**Activity:**
Please produce a character-exact copy of the listing that follows, omitting all images.

**Source data:**

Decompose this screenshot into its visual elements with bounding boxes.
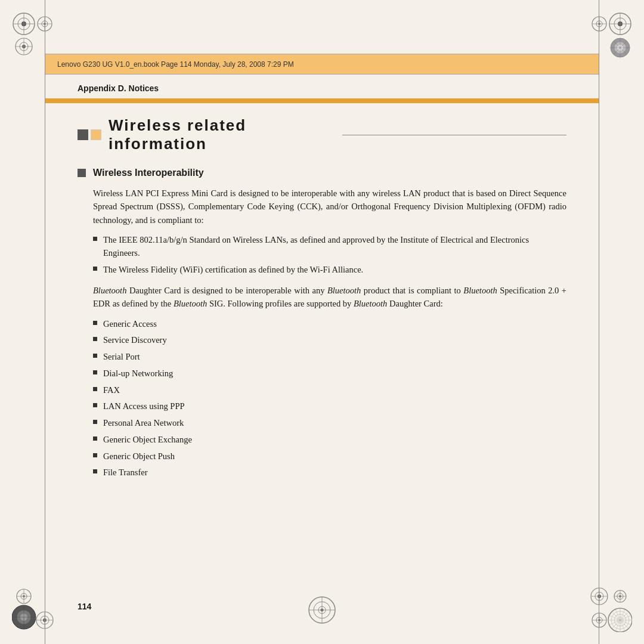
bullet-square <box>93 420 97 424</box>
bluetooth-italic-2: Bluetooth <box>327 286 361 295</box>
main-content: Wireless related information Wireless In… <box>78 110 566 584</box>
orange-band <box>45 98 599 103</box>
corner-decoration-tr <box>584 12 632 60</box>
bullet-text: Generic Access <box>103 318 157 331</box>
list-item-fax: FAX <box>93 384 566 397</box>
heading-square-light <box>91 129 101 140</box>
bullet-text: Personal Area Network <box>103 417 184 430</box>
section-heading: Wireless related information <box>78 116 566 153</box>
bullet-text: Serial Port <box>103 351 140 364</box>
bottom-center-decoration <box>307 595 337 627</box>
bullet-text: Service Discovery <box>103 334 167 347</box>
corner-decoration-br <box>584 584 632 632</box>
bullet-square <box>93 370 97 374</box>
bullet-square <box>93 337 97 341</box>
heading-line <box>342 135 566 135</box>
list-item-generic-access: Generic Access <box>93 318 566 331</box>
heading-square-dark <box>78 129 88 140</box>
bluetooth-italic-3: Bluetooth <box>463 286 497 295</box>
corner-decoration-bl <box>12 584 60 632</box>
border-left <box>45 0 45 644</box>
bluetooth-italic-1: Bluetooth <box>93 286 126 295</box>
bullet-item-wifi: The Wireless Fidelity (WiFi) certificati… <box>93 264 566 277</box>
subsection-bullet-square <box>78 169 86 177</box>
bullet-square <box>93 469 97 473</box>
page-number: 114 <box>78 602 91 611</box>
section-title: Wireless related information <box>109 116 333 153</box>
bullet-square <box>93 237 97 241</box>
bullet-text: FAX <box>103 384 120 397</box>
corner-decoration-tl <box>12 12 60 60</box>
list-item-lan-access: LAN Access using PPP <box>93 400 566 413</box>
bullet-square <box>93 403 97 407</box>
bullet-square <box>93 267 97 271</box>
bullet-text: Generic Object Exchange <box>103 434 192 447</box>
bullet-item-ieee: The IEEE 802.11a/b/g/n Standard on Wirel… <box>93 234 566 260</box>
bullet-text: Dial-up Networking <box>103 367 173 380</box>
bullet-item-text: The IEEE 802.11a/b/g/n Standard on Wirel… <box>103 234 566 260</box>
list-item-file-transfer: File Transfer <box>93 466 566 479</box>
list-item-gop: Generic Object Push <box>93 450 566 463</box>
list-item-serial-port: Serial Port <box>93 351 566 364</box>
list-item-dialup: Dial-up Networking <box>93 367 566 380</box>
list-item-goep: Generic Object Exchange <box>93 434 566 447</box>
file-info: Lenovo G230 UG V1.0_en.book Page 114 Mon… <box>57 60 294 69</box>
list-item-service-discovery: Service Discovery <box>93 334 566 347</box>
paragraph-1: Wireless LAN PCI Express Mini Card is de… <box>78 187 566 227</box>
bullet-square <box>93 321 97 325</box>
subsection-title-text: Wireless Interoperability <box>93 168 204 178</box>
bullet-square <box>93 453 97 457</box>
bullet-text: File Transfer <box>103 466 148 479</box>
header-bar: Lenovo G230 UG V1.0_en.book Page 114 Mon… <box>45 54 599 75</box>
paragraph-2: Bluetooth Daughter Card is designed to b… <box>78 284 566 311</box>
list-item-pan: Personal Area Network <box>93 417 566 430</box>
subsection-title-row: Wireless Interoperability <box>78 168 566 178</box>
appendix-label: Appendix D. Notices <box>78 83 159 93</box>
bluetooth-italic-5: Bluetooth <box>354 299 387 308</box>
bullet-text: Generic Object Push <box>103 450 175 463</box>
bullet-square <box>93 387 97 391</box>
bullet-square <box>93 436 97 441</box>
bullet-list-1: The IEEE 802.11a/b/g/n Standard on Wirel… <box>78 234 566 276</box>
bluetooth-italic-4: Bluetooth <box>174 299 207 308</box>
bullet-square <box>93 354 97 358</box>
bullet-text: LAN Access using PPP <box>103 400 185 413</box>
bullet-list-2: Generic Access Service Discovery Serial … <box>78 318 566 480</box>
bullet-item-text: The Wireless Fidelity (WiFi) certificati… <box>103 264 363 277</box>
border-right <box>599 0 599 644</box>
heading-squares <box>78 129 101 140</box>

**Answer space:**
Decompose this screenshot into its visual elements with bounding boxes.
bullet-square <box>93 420 97 424</box>
bluetooth-italic-2: Bluetooth <box>327 286 361 295</box>
main-content: Wireless related information Wireless In… <box>78 110 566 584</box>
orange-band <box>45 98 599 103</box>
corner-decoration-tr <box>584 12 632 60</box>
bullet-text: Generic Access <box>103 318 157 331</box>
list-item-fax: FAX <box>93 384 566 397</box>
heading-square-light <box>91 129 101 140</box>
bullet-text: Personal Area Network <box>103 417 184 430</box>
section-heading: Wireless related information <box>78 116 566 153</box>
bullet-text: Serial Port <box>103 351 140 364</box>
bottom-center-decoration <box>307 595 337 627</box>
bullet-text: Service Discovery <box>103 334 167 347</box>
corner-decoration-br <box>584 584 632 632</box>
bullet-square <box>93 370 97 374</box>
bullet-square <box>93 337 97 341</box>
heading-line <box>342 135 566 135</box>
list-item-generic-access: Generic Access <box>93 318 566 331</box>
heading-square-dark <box>78 129 88 140</box>
bluetooth-italic-3: Bluetooth <box>463 286 497 295</box>
corner-decoration-bl <box>12 584 60 632</box>
border-left <box>45 0 45 644</box>
bluetooth-italic-1: Bluetooth <box>93 286 126 295</box>
bullet-item-wifi: The Wireless Fidelity (WiFi) certificati… <box>93 264 566 277</box>
subsection-bullet-square <box>78 169 86 177</box>
bullet-square <box>93 469 97 473</box>
page-number: 114 <box>78 602 91 611</box>
section-title: Wireless related information <box>109 116 333 153</box>
bullet-square <box>93 237 97 241</box>
bullet-text: FAX <box>103 384 120 397</box>
corner-decoration-tl <box>12 12 60 60</box>
list-item-lan-access: LAN Access using PPP <box>93 400 566 413</box>
bullet-square <box>93 403 97 407</box>
bullet-square <box>93 267 97 271</box>
bullet-text: Generic Object Exchange <box>103 434 192 447</box>
bullet-item-ieee: The IEEE 802.11a/b/g/n Standard on Wirel… <box>93 234 566 260</box>
bullet-text: Dial-up Networking <box>103 367 173 380</box>
bullet-item-text: The IEEE 802.11a/b/g/n Standard on Wirel… <box>103 234 566 260</box>
list-item-file-transfer: File Transfer <box>93 466 566 479</box>
list-item-gop: Generic Object Push <box>93 450 566 463</box>
list-item-serial-port: Serial Port <box>93 351 566 364</box>
list-item-dialup: Dial-up Networking <box>93 367 566 380</box>
list-item-goep: Generic Object Exchange <box>93 434 566 447</box>
file-info: Lenovo G230 UG V1.0_en.book Page 114 Mon… <box>57 60 294 69</box>
list-item-service-discovery: Service Discovery <box>93 334 566 347</box>
paragraph-1: Wireless LAN PCI Express Mini Card is de… <box>78 187 566 227</box>
bullet-square <box>93 321 97 325</box>
subsection-title-text: Wireless Interoperability <box>93 168 204 178</box>
bullet-square <box>93 453 97 457</box>
bullet-text: File Transfer <box>103 466 148 479</box>
header-bar: Lenovo G230 UG V1.0_en.book Page 114 Mon… <box>45 54 599 75</box>
paragraph-2: Bluetooth Daughter Card is designed to b… <box>78 284 566 311</box>
list-item-pan: Personal Area Network <box>93 417 566 430</box>
subsection-title-row: Wireless Interoperability <box>78 168 566 178</box>
appendix-label: Appendix D. Notices <box>78 83 159 93</box>
bluetooth-italic-5: Bluetooth <box>354 299 387 308</box>
bullet-text: Generic Object Push <box>103 450 175 463</box>
bullet-square <box>93 387 97 391</box>
bullet-square <box>93 436 97 441</box>
bullet-list-1: The IEEE 802.11a/b/g/n Standard on Wirel… <box>78 234 566 276</box>
bluetooth-italic-4: Bluetooth <box>174 299 207 308</box>
bullet-square <box>93 354 97 358</box>
bullet-text: LAN Access using PPP <box>103 400 185 413</box>
bullet-list-2: Generic Access Service Discovery Serial … <box>78 318 566 480</box>
bullet-item-text: The Wireless Fidelity (WiFi) certificati… <box>103 264 363 277</box>
border-right <box>599 0 599 644</box>
heading-squares <box>78 129 101 140</box>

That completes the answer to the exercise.